I don't want anybody to feel that they need to be worried about offending me. The whole idea of this is to jump in, rip the piece (and the writing skills of the writer for all I care) apart and learn, learn, learn.
...and feel a little guilty that I did not pick up on all those semi-colons.
So it's all Dave's fault anyway and that's fine by me.
"took sick and couldn't get there herself." Is "herself" necessary? Or this one:
"I think we had better all pray." Is "all" okay as is, or "I think we all had better pray."
Or this: "Stop them fighting." Should it not read, "Stop them from fighting."
I could be wrong here but then again that is the whole purpose of this exercise.
The prayer and fighting comments are speech and are written as I believe those characters would speak. I also occasionally deliberately leave obvious words like 'from' out to make it short, sharp and more dramatic. In the 'all' comment -- (I'm learning) -- that is the way I and most people I know would say it.
I agree with the 'herself' comment -- reads better without it and should have been left out.
I don't agree that something as important as "fighting for the Lord" in the context I used it can be considered a cliché. I think this is where a writer, his/her beliefs and the concepts of marketing/writing a best seller can come into conflict. Fighting for the Lord is far from a cliché for me personally; it's a lifestyle. So, having said that I do agree that many readers would find it a cliché; but I don't write for readers (as essential as they are).
DASH IT ALL
I'm still not comfortable with --. I looked at some of those stories Jan and the only dashes I saw were what I would call a hyphen and were used how I would use them. Something like, this man is guardian-protector, to connect two words into one; or to separate a word for some reason like emphasis "John, you are go-ing!"
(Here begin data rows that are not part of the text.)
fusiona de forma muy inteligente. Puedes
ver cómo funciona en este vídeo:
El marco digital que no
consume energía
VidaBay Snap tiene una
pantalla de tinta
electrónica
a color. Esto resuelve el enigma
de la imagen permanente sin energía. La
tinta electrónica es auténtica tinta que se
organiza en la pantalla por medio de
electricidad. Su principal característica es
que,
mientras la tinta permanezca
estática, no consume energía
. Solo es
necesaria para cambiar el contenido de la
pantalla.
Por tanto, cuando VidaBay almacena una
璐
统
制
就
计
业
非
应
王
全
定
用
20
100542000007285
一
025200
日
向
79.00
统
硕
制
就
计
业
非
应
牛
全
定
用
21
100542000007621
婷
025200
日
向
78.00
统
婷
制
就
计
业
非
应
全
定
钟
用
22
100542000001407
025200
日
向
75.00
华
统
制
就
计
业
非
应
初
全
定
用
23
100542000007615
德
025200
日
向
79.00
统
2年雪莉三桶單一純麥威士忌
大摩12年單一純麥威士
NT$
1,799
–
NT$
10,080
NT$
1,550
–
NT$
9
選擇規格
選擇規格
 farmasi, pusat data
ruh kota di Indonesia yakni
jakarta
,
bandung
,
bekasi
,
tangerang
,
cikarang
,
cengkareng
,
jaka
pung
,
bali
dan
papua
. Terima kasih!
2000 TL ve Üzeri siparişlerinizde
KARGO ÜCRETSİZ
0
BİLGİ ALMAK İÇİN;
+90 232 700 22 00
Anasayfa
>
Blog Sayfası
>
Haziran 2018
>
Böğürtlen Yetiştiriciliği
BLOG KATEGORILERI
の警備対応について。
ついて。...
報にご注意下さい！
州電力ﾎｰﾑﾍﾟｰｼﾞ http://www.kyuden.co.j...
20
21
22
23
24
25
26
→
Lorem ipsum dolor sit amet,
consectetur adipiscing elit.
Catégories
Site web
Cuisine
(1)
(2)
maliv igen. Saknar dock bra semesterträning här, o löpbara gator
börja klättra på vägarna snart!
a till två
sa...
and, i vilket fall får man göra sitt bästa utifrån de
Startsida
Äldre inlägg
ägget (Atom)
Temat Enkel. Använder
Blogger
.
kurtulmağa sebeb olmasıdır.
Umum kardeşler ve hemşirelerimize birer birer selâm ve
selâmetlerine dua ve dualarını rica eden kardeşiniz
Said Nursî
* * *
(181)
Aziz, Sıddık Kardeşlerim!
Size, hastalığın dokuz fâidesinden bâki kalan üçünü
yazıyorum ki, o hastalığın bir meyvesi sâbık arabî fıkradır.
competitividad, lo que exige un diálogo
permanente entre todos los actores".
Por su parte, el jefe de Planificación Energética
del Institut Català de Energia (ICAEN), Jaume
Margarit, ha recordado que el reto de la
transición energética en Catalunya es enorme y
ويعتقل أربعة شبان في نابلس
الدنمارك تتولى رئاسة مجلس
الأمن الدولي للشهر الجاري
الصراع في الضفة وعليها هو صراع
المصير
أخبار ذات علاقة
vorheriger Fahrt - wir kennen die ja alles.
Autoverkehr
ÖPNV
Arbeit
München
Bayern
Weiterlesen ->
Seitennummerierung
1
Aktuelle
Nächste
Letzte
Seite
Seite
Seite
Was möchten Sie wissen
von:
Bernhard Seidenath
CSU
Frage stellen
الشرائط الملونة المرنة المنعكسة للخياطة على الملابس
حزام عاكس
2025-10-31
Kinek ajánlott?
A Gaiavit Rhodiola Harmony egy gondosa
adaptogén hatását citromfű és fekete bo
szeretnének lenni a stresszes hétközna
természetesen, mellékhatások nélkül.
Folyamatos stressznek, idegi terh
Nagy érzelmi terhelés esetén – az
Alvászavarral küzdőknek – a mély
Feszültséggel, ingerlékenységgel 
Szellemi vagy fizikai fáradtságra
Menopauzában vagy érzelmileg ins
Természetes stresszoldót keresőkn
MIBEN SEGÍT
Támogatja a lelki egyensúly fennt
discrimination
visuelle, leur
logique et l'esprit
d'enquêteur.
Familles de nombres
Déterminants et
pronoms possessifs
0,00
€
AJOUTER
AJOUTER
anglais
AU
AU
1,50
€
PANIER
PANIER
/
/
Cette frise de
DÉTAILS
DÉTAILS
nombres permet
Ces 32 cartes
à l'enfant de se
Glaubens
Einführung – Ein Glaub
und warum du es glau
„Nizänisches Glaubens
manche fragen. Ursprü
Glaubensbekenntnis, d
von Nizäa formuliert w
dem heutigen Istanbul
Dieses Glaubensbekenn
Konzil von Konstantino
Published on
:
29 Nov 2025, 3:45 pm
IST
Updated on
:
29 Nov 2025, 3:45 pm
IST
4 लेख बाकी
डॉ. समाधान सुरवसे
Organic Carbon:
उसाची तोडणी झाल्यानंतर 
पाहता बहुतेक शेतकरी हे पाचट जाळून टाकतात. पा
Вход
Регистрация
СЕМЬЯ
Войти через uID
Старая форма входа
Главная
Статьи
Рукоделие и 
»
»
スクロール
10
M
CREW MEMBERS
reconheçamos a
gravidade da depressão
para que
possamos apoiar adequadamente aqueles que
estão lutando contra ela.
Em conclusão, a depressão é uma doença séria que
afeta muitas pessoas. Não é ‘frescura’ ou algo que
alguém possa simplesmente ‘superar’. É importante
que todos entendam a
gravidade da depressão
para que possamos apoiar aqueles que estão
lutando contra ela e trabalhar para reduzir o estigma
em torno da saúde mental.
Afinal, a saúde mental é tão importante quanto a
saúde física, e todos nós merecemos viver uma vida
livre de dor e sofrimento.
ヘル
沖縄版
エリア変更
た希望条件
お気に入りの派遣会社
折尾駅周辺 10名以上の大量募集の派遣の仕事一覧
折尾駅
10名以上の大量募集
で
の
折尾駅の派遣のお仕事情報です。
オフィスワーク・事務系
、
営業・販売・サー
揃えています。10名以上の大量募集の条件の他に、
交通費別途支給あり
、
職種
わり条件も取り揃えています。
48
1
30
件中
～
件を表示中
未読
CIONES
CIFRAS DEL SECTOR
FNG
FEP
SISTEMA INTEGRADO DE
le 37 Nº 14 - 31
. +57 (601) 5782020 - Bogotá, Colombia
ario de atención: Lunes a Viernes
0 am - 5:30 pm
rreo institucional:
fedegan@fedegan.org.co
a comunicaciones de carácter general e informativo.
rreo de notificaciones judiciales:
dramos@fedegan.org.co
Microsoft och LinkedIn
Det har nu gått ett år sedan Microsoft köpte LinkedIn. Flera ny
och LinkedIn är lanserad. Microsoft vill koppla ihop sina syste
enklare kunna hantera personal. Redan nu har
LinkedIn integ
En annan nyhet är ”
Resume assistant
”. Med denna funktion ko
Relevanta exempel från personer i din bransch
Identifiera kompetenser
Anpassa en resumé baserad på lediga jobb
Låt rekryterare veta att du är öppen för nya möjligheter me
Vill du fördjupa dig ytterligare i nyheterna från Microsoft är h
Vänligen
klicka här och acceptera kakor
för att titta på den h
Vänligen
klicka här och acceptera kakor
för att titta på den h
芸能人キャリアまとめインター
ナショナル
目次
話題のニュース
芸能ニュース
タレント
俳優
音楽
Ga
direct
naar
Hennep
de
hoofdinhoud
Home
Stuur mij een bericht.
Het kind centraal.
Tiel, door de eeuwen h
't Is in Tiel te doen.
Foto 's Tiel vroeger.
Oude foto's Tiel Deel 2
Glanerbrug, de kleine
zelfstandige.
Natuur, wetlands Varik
But my lack of comfort is fine; that is also part of learning and I will get my head around this punctuation issue.
This does bring me though to another interesting issue - proper grammar in story writing. I'm not talking here about punctuation -- that would be an easy out for me. But when it comes to certain circumstances in the story I think we can bog the whole thing down if we insist on correct English sentence structure and absolute correct verbs, tense etc.
The obvious example is speech. I can not portray someone if I insist every word is correct. Example; "Ee, by gum, matey, take dat 'at hoff yer top." This is how my old granddad would have told me to take my hat off inside the house. And I've already mentioned more subtle examples above.
Another example is in drama. To keep things short, sharp and active, obvious word can be left out (as in "stop them fighting" above which could and should probably read "stop them from fighting").